I’m starting to think that there are differences between Red Staters and Blue Staters that run deeper than mere politics. Russ is a liberal atheist, but he’s a kid from rural Indiana (I think), and as such, there is something parochial about his thinking that I don’t think I’ll ever be able to fully wrap my head around. I roll my eyes when I hear people say that they don’t have a problem with the gays but don’t trust Obama and his socialized medicine. It’s the 21st century, guys. Get with it.

I’m not sure what I’m trying to make myself into, but I’m very convinced that it’s different from what I am and what people believe me to be. Somebody will have to trust me, not just support me. But whether they do or don’t, I’m not going to change.

That probably sounded like a conclusion, but it wasn’t.
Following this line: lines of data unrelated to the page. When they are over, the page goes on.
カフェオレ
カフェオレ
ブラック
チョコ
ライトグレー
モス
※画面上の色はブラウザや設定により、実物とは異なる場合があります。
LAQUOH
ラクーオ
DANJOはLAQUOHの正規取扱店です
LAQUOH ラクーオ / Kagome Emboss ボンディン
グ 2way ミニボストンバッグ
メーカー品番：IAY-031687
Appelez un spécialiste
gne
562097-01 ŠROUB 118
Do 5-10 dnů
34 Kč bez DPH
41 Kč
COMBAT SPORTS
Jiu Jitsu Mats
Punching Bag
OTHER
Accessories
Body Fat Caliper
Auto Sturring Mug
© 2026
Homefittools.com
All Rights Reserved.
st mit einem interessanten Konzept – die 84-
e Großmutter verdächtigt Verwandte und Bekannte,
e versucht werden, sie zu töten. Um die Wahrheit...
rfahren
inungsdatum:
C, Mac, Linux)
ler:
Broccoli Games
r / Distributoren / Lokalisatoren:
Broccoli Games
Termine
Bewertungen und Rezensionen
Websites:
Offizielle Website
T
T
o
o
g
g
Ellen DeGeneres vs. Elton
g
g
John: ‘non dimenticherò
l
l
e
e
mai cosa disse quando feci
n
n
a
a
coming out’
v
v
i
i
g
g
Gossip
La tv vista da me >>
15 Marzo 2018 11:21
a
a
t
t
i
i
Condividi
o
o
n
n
I have one more thing to say: I can’t remember where I first heard that when you catch up with old friends, the years just melt away. Turns out that’s true. When I saw a bunch of my high school friends recently, it was amazing how quickly we fell into our old rhythms. I’m really not a theater person anymore, but any good cast, as the cliché goes, will eventually develop a sense of family. And you can’t ever completely outgrow that. I haven’t seen a show at my high school since everybody I knew there graduated. I have no intention of returning anytime soon. If they want to give me an award for being a distinguished alum someday, maybe, but that’s about it. Right now, I’m trying to get better at being idle. Even then, I’m still fairly productive.